AIM OF THE TASK: Retype the data exactly, so that every line matches the original.
-- INPUT DATA follows --
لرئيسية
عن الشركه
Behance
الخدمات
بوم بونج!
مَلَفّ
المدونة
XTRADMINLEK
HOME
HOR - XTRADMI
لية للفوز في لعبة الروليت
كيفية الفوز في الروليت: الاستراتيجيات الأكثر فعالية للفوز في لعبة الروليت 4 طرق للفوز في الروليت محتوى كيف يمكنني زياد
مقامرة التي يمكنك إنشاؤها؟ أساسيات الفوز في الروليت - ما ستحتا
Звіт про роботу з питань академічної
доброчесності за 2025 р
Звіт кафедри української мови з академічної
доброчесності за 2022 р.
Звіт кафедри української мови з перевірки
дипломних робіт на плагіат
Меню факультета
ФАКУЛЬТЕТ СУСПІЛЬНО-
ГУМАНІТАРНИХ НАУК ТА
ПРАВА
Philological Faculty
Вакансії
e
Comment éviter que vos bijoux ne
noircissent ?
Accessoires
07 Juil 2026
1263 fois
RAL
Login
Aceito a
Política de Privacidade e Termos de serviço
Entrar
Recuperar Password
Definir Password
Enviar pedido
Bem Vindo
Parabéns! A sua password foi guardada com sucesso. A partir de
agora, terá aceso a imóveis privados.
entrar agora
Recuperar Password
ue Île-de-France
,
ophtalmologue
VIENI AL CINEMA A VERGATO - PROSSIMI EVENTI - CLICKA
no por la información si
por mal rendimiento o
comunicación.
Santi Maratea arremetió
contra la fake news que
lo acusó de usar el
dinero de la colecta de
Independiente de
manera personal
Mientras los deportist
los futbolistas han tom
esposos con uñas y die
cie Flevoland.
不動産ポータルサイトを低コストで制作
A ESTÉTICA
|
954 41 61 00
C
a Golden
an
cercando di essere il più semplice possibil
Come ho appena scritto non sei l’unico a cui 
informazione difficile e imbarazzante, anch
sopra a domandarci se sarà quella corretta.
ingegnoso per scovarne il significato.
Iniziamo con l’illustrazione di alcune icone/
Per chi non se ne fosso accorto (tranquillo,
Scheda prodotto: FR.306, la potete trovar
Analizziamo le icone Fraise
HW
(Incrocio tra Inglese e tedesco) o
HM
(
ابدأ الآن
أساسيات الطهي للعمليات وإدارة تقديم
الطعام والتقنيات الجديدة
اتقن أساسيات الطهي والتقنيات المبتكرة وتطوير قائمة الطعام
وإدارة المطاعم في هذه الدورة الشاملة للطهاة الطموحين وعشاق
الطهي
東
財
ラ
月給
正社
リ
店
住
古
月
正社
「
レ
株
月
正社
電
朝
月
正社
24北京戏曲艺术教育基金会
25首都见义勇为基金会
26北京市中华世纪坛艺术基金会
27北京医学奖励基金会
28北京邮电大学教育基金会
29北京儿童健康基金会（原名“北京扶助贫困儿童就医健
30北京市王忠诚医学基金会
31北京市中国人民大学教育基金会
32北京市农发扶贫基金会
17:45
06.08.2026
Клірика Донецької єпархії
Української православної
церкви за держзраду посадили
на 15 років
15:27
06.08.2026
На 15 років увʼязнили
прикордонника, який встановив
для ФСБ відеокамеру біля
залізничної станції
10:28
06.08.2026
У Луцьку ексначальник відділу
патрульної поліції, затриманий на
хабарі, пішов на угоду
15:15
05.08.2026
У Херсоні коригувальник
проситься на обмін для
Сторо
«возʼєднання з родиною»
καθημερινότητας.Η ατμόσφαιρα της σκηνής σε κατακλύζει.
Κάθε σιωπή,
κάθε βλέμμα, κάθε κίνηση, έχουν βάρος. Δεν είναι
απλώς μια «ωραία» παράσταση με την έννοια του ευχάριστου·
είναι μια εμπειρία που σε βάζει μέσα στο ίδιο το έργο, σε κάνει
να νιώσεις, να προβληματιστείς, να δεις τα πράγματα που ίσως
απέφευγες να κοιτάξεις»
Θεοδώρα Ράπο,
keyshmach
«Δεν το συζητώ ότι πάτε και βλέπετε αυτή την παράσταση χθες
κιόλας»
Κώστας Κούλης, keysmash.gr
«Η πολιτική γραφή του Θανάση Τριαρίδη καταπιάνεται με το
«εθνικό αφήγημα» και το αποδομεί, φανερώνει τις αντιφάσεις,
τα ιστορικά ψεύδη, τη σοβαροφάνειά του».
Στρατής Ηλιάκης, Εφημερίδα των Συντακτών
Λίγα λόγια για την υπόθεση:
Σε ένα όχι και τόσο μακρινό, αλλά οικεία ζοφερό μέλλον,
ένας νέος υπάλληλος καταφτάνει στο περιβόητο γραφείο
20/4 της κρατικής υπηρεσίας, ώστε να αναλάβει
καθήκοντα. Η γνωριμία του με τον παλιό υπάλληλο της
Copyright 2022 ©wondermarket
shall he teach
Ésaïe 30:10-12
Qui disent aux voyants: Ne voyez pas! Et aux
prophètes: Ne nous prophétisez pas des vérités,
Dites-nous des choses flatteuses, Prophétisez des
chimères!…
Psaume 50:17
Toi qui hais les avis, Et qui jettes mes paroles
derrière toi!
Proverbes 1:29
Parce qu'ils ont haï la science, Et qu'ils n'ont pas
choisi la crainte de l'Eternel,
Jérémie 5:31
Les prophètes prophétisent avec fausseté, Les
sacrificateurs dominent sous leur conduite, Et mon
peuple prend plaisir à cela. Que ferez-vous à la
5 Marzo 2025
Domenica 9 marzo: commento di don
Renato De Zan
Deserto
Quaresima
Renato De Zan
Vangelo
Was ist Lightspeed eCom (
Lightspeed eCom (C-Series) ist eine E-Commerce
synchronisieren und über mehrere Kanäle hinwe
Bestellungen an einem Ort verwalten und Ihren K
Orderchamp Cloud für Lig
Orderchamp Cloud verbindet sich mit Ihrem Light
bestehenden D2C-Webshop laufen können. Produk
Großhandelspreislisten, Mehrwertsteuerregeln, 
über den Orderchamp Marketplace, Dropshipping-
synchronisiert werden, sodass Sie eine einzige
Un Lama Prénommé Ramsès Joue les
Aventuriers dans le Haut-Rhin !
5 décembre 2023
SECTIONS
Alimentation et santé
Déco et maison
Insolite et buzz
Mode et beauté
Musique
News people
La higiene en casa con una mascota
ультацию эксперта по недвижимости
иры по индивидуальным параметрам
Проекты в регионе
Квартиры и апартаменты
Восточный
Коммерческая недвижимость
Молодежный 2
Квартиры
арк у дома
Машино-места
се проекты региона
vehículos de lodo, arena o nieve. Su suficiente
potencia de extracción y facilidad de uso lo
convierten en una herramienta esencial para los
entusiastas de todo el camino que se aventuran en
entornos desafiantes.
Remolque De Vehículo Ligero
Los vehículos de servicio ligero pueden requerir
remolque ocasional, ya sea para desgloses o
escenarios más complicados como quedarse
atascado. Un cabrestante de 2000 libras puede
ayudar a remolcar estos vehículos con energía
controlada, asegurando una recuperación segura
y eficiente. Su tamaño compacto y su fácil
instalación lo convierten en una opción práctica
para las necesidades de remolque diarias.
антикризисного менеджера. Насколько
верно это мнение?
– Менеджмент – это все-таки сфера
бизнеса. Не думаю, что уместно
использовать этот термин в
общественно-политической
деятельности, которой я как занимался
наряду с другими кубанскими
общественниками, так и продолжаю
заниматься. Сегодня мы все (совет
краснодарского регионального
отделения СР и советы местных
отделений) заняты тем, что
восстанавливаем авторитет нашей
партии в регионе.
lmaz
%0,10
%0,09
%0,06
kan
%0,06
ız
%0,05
-- INPUT DATA concluded --
SOLUTION FOR THIS EXERCISE:
لرئيسية
عن الشركه
Behance
الخدمات
بوم بونج!
مَلَفّ
المدونة
XTRADMINLEK
HOME
HOR - XTRADMI
لية للفوز في لعبة الروليت
كيفية الفوز في الروليت: الاستراتيجيات الأكثر فعالية للفوز في لعبة الروليت 4 طرق للفوز في الروليت محتوى كيف يمكنني زياد
مقامرة التي يمكنك إنشاؤها؟ أساسيات الفوز في الروليت - ما ستحتا
Звіт про роботу з питань академічної
доброчесності за 2025 р
Звіт кафедри української мови з академічної
доброчесності за 2022 р.
Звіт кафедри української мови з перевірки
дипломних робіт на плагіат
Меню факультета
ФАКУЛЬТЕТ СУСПІЛЬНО-
ГУМАНІТАРНИХ НАУК ТА
ПРАВА
Philological Faculty
Вакансії
e
Comment éviter que vos bijoux ne
noircissent ?
Accessoires
07 Juil 2026
1263 fois
RAL
Login
Aceito a
Política de Privacidade e Termos de serviço
Entrar
Recuperar Password
Definir Password
Enviar pedido
Bem Vindo
Parabéns! A sua password foi guardada com sucesso. A partir de
agora, terá aceso a imóveis privados.
entrar agora
Recuperar Password
ue Île-de-France
,
ophtalmologue
VIENI AL CINEMA A VERGATO - PROSSIMI EVENTI - CLICKA
no por la información si
por mal rendimiento o
comunicación.
Santi Maratea arremetió
contra la fake news que
lo acusó de usar el
dinero de la colecta de
Independiente de
manera personal
Mientras los deportist
los futbolistas han tom
esposos con uñas y die
cie Flevoland.
不動産ポータルサイトを低コストで制作
A ESTÉTICA
|
954 41 61 00
C
a Golden
an
cercando di essere il più semplice possibil
Come ho appena scritto non sei l’unico a cui 
informazione difficile e imbarazzante, anch
sopra a domandarci se sarà quella corretta.
ingegnoso per scovarne il significato.
Iniziamo con l’illustrazione di alcune icone/
Per chi non se ne fosso accorto (tranquillo,
Scheda prodotto: FR.306, la potete trovar
Analizziamo le icone Fraise
HW
(Incrocio tra Inglese e tedesco) o
HM
(
ابدأ الآن
أساسيات الطهي للعمليات وإدارة تقديم
الطعام والتقنيات الجديدة
اتقن أساسيات الطهي والتقنيات المبتكرة وتطوير قائمة الطعام
وإدارة المطاعم في هذه الدورة الشاملة للطهاة الطموحين وعشاق
الطهي
東
財
ラ
月給
正社
リ
店
住
古
月
正社
「
レ
株
月
正社
電
朝
月
正社
24北京戏曲艺术教育基金会
25首都见义勇为基金会
26北京市中华世纪坛艺术基金会
27北京医学奖励基金会
28北京邮电大学教育基金会
29北京儿童健康基金会（原名“北京扶助贫困儿童就医健
30北京市王忠诚医学基金会
31北京市中国人民大学教育基金会
32北京市农发扶贫基金会
17:45
06.08.2026
Клірика Донецької єпархії
Української православної
церкви за держзраду посадили
на 15 років
15:27
06.08.2026
На 15 років увʼязнили
прикордонника, який встановив
для ФСБ відеокамеру біля
залізничної станції
10:28
06.08.2026
У Луцьку ексначальник відділу
патрульної поліції, затриманий на
хабарі, пішов на угоду
15:15
05.08.2026
У Херсоні коригувальник
проситься на обмін для
Сторо
«возʼєднання з родиною»
καθημερινότητας.Η ατμόσφαιρα της σκηνής σε κατακλύζει.
Κάθε σιωπή,
κάθε βλέμμα, κάθε κίνηση, έχουν βάρος. Δεν είναι
απλώς μια «ωραία» παράσταση με την έννοια του ευχάριστου·
είναι μια εμπειρία που σε βάζει μέσα στο ίδιο το έργο, σε κάνει
να νιώσεις, να προβληματιστείς, να δεις τα πράγματα που ίσως
απέφευγες να κοιτάξεις»
Θεοδώρα Ράπο,
keyshmach
«Δεν το συζητώ ότι πάτε και βλέπετε αυτή την παράσταση χθες
κιόλας»
Κώστας Κούλης, keysmash.gr
«Η πολιτική γραφή του Θανάση Τριαρίδη καταπιάνεται με το
«εθνικό αφήγημα» και το αποδομεί, φανερώνει τις αντιφάσεις,
τα ιστορικά ψεύδη, τη σοβαροφάνειά του».
Στρατής Ηλιάκης, Εφημερίδα των Συντακτών
Λίγα λόγια για την υπόθεση:
Σε ένα όχι και τόσο μακρινό, αλλά οικεία ζοφερό μέλλον,
ένας νέος υπάλληλος καταφτάνει στο περιβόητο γραφείο
20/4 της κρατικής υπηρεσίας, ώστε να αναλάβει
καθήκοντα. Η γνωριμία του με τον παλιό υπάλληλο της
Copyright 2022 ©wondermarket
shall he teach
Ésaïe 30:10-12
Qui disent aux voyants: Ne voyez pas! Et aux
prophètes: Ne nous prophétisez pas des vérités,
Dites-nous des choses flatteuses, Prophétisez des
chimères!…
Psaume 50:17
Toi qui hais les avis, Et qui jettes mes paroles
derrière toi!
Proverbes 1:29
Parce qu'ils ont haï la science, Et qu'ils n'ont pas
choisi la crainte de l'Eternel,
Jérémie 5:31
Les prophètes prophétisent avec fausseté, Les
sacrificateurs dominent sous leur conduite, Et mon
peuple prend plaisir à cela. Que ferez-vous à la
5 Marzo 2025
Domenica 9 marzo: commento di don
Renato De Zan
Deserto
Quaresima
Renato De Zan
Vangelo
Was ist Lightspeed eCom (
Lightspeed eCom (C-Series) ist eine E-Commerce
synchronisieren und über mehrere Kanäle hinwe
Bestellungen an einem Ort verwalten und Ihren K
Orderchamp Cloud für Lig
Orderchamp Cloud verbindet sich mit Ihrem Light
bestehenden D2C-Webshop laufen können. Produk
Großhandelspreislisten, Mehrwertsteuerregeln, 
über den Orderchamp Marketplace, Dropshipping-
synchronisiert werden, sodass Sie eine einzige
Un Lama Prénommé Ramsès Joue les
Aventuriers dans le Haut-Rhin !
5 décembre 2023
SECTIONS
Alimentation et santé
Déco et maison
Insolite et buzz
Mode et beauté
Musique
News people
La higiene en casa con una mascota
ультацию эксперта по недвижимости
иры по индивидуальным параметрам
Проекты в регионе
Квартиры и апартаменты
Восточный
Коммерческая недвижимость
Молодежный 2
Квартиры
арк у дома
Машино-места
се проекты региона
vehículos de lodo, arena o nieve. Su suficiente
potencia de extracción y facilidad de uso lo
convierten en una herramienta esencial para los
entusiastas de todo el camino que se aventuran en
entornos desafiantes.
Remolque De Vehículo Ligero
Los vehículos de servicio ligero pueden requerir
remolque ocasional, ya sea para desgloses o
escenarios más complicados como quedarse
atascado. Un cabrestante de 2000 libras puede
ayudar a remolcar estos vehículos con energía
controlada, asegurando una recuperación segura
y eficiente. Su tamaño compacto y su fácil
instalación lo convierten en una opción práctica
para las necesidades de remolque diarias.
антикризисного менеджера. Насколько
верно это мнение?
– Менеджмент – это все-таки сфера
бизнеса. Не думаю, что уместно
использовать этот термин в
общественно-политической
деятельности, которой я как занимался
наряду с другими кубанскими
общественниками, так и продолжаю
заниматься. Сегодня мы все (совет
краснодарского регионального
отделения СР и советы местных
отделений) заняты тем, что
восстанавливаем авторитет нашей
партии в регионе.
lmaz
%0,10
%0,09
%0,06
kan
%0,06
ız
%0,05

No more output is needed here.